27 March, 2012

Obligatory Mad Men post

Mad Men is less about story than it is about character. Or rather, it's less obviously about story. The characters drive the action; sometimes Things Happen from external, unpredictable sources, but most of the conflict and tension and drama in the show stems from how the characters respond to things.

Don seeks that creative problem-solving place, because it makes him feel like he has an identity; Peggy wants to be treated like an equal, and wavers between obedient conformity and tough aggression; Pete wants, above all else, respect, and views events through the lens of how much he respect they gain or lose him.
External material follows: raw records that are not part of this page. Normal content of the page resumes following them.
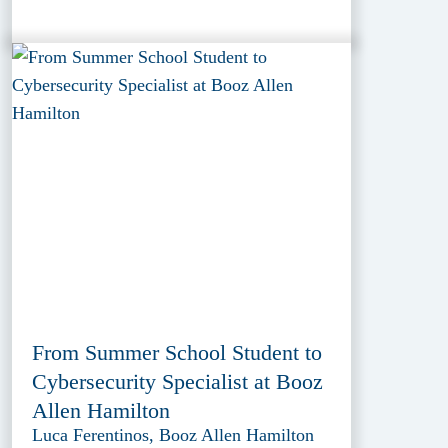
From Summer School Student to
Cybersecurity Specialist at Booz
Allen Hamilton
Luca Ferentinos, Booz Allen Hamilton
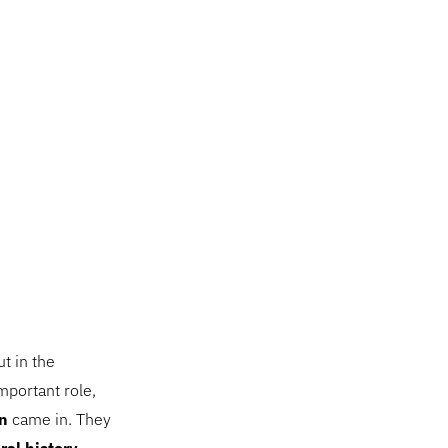
t in the
mportant role,
n
came in. They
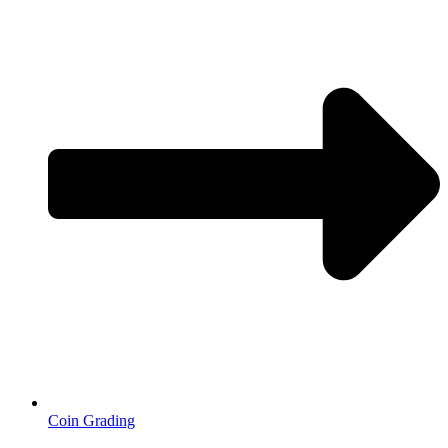
Coin Grading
In this season's premiere double-sized episode, we also learned a great deal about where Lane's psyche currently sits. His racist reaction to the black cab driver's offer to return the lost wallet stands in stark contrast to his rebellious pride at having a black girlfriend in season 4. His desire for sexual liberty, demonstrated by the aforementioned black girlfriend (and encouraged by Don when they had that night on the town, complete with hookers), has been suppressed in favor of reconciling with his wife, but Lane still held out a (slightly creepy) hope that the mysterious Delores might be interested in him.

It is hard writing characters of this depth and complexity, and any great writer should, it seems obvious, focus on the immensely difficult task of creating characters. Story and plotting are easy by comparison; great characters drive their stories.